[Dataset entries]
● ● ● ●

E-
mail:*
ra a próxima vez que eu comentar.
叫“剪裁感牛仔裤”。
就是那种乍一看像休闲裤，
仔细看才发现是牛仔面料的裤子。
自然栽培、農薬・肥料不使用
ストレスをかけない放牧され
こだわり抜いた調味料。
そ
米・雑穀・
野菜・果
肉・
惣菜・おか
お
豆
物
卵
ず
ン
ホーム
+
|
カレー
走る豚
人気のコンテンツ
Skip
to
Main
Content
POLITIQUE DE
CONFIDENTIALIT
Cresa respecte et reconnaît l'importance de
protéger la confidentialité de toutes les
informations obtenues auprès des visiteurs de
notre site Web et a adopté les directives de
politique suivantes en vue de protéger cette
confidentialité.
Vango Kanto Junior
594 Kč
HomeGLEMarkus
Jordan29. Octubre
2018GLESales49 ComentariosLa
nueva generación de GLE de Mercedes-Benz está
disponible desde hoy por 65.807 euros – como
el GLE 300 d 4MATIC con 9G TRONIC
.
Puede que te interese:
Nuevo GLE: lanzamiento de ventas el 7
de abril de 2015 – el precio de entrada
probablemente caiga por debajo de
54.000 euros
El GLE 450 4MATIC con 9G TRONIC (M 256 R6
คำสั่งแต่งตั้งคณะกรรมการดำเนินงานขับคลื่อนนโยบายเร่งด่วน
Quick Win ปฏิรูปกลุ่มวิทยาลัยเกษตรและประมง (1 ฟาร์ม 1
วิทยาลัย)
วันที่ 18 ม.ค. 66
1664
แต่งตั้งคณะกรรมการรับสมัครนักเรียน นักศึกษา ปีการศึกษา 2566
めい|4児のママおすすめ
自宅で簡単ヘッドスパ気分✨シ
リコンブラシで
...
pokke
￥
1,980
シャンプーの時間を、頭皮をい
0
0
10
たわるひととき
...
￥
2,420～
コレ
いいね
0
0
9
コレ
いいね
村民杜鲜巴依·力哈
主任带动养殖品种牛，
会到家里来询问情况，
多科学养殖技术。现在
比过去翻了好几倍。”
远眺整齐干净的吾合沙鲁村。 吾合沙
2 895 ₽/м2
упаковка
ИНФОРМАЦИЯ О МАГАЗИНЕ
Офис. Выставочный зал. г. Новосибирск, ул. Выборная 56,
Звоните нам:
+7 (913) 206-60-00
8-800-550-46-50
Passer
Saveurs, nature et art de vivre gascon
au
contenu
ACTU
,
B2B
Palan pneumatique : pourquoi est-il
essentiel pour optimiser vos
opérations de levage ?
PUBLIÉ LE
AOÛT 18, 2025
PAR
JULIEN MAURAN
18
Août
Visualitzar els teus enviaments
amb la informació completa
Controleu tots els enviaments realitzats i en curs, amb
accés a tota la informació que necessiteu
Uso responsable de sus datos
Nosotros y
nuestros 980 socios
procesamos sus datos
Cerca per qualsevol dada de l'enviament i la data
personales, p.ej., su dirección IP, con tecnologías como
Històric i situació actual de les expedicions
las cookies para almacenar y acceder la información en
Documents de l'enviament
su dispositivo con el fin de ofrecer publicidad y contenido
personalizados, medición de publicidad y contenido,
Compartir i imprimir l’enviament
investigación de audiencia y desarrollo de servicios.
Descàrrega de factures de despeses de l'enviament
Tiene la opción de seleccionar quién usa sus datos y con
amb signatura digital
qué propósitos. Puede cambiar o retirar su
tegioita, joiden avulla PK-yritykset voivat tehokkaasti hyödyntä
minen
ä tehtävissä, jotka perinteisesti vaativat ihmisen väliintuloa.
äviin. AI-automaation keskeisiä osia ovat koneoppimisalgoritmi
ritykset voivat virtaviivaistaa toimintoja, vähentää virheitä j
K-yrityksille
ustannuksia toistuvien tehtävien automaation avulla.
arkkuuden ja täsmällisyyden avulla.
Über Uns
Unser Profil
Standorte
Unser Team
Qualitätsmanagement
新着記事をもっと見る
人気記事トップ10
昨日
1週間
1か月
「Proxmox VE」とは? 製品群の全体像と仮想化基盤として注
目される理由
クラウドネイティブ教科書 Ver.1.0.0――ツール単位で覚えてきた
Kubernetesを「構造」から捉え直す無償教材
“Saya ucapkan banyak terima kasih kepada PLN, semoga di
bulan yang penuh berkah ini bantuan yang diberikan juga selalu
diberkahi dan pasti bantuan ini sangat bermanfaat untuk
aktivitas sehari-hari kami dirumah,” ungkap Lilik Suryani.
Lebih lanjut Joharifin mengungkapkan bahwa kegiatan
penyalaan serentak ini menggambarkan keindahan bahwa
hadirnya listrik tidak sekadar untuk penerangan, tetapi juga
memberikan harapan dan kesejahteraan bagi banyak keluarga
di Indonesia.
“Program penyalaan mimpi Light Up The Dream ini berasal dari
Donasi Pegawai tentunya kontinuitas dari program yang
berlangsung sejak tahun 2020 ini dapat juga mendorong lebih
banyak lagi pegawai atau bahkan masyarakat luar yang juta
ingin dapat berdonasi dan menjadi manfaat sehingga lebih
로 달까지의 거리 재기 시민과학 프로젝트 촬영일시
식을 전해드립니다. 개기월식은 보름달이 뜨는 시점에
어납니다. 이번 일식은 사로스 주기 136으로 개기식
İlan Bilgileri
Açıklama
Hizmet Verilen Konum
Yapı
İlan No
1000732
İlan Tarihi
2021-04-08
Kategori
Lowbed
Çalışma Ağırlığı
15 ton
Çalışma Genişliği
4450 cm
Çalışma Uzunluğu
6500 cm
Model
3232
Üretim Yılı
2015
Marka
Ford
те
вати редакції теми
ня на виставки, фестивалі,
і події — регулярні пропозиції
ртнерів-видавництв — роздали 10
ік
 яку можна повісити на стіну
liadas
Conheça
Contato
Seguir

● ● ● ●

→ WHAT YOU WILL DO:
The response should consist of the entries, retyped exactly and in full.

→ EXERCISE RESPONSE:
E-
mail:*
ra a próxima vez que eu comentar.
叫“剪裁感牛仔裤”。
就是那种乍一看像休闲裤，
仔细看才发现是牛仔面料的裤子。
自然栽培、農薬・肥料不使用
ストレスをかけない放牧され
こだわり抜いた調味料。
そ
米・雑穀・
野菜・果
肉・
惣菜・おか
お
豆
物
卵
ず
ン
ホーム
+
|
カレー
走る豚
人気のコンテンツ
Skip
to
Main
Content
POLITIQUE DE
CONFIDENTIALIT
Cresa respecte et reconnaît l'importance de
protéger la confidentialité de toutes les
informations obtenues auprès des visiteurs de
notre site Web et a adopté les directives de
politique suivantes en vue de protéger cette
confidentialité.
Vango Kanto Junior
594 Kč
HomeGLEMarkus
Jordan29. Octubre
2018GLESales49 ComentariosLa
nueva generación de GLE de Mercedes-Benz está
disponible desde hoy por 65.807 euros – como
el GLE 300 d 4MATIC con 9G TRONIC
.
Puede que te interese:
Nuevo GLE: lanzamiento de ventas el 7
de abril de 2015 – el precio de entrada
probablemente caiga por debajo de
54.000 euros
El GLE 450 4MATIC con 9G TRONIC (M 256 R6
คำสั่งแต่งตั้งคณะกรรมการดำเนินงานขับคลื่อนนโยบายเร่งด่วน
Quick Win ปฏิรูปกลุ่มวิทยาลัยเกษตรและประมง (1 ฟาร์ม 1
วิทยาลัย)
วันที่ 18 ม.ค. 66
1664
แต่งตั้งคณะกรรมการรับสมัครนักเรียน นักศึกษา ปีการศึกษา 2566
めい|4児のママおすすめ
自宅で簡単ヘッドスパ気分✨シ
リコンブラシで
...
pokke
￥
1,980
シャンプーの時間を、頭皮をい
0
0
10
たわるひととき
...
￥
2,420～
コレ
いいね
0
0
9
コレ
いいね
村民杜鲜巴依·力哈
主任带动养殖品种牛，
会到家里来询问情况，
多科学养殖技术。现在
比过去翻了好几倍。”
远眺整齐干净的吾合沙鲁村。 吾合沙
2 895 ₽/м2
упаковка
ИНФОРМАЦИЯ О МАГАЗИНЕ
Офис. Выставочный зал. г. Новосибирск, ул. Выборная 56,
Звоните нам:
+7 (913) 206-60-00
8-800-550-46-50
Passer
Saveurs, nature et art de vivre gascon
au
contenu
ACTU
,
B2B
Palan pneumatique : pourquoi est-il
essentiel pour optimiser vos
opérations de levage ?
PUBLIÉ LE
AOÛT 18, 2025
PAR
JULIEN MAURAN
18
Août
Visualitzar els teus enviaments
amb la informació completa
Controleu tots els enviaments realitzats i en curs, amb
accés a tota la informació que necessiteu
Uso responsable de sus datos
Nosotros y
nuestros 980 socios
procesamos sus datos
Cerca per qualsevol dada de l'enviament i la data
personales, p.ej., su dirección IP, con tecnologías como
Històric i situació actual de les expedicions
las cookies para almacenar y acceder la información en
Documents de l'enviament
su dispositivo con el fin de ofrecer publicidad y contenido
personalizados, medición de publicidad y contenido,
Compartir i imprimir l’enviament
investigación de audiencia y desarrollo de servicios.
Descàrrega de factures de despeses de l'enviament
Tiene la opción de seleccionar quién usa sus datos y con
amb signatura digital
qué propósitos. Puede cambiar o retirar su
tegioita, joiden avulla PK-yritykset voivat tehokkaasti hyödyntä
minen
ä tehtävissä, jotka perinteisesti vaativat ihmisen väliintuloa.
äviin. AI-automaation keskeisiä osia ovat koneoppimisalgoritmi
ritykset voivat virtaviivaistaa toimintoja, vähentää virheitä j
K-yrityksille
ustannuksia toistuvien tehtävien automaation avulla.
arkkuuden ja täsmällisyyden avulla.
Über Uns
Unser Profil
Standorte
Unser Team
Qualitätsmanagement
新着記事をもっと見る
人気記事トップ10
昨日
1週間
1か月
「Proxmox VE」とは? 製品群の全体像と仮想化基盤として注
目される理由
クラウドネイティブ教科書 Ver.1.0.0――ツール単位で覚えてきた
Kubernetesを「構造」から捉え直す無償教材
“Saya ucapkan banyak terima kasih kepada PLN, semoga di
bulan yang penuh berkah ini bantuan yang diberikan juga selalu
diberkahi dan pasti bantuan ini sangat bermanfaat untuk
aktivitas sehari-hari kami dirumah,” ungkap Lilik Suryani.
Lebih lanjut Joharifin mengungkapkan bahwa kegiatan
penyalaan serentak ini menggambarkan keindahan bahwa
hadirnya listrik tidak sekadar untuk penerangan, tetapi juga
memberikan harapan dan kesejahteraan bagi banyak keluarga
di Indonesia.
“Program penyalaan mimpi Light Up The Dream ini berasal dari
Donasi Pegawai tentunya kontinuitas dari program yang
berlangsung sejak tahun 2020 ini dapat juga mendorong lebih
banyak lagi pegawai atau bahkan masyarakat luar yang juta
ingin dapat berdonasi dan menjadi manfaat sehingga lebih
로 달까지의 거리 재기 시민과학 프로젝트 촬영일시
식을 전해드립니다. 개기월식은 보름달이 뜨는 시점에
어납니다. 이번 일식은 사로스 주기 136으로 개기식
İlan Bilgileri
Açıklama
Hizmet Verilen Konum
Yapı
İlan No
1000732
İlan Tarihi
2021-04-08
Kategori
Lowbed
Çalışma Ağırlığı
15 ton
Çalışma Genişliği
4450 cm
Çalışma Uzunluğu
6500 cm
Model
3232
Üretim Yılı
2015
Marka
Ford
те
вати редакції теми
ня на виставки, фестивалі,
і події — регулярні пропозиції
ртнерів-видавництв — роздали 10
ік
 яку можна повісити на стіну
liadas
Conheça
Contato
Seguir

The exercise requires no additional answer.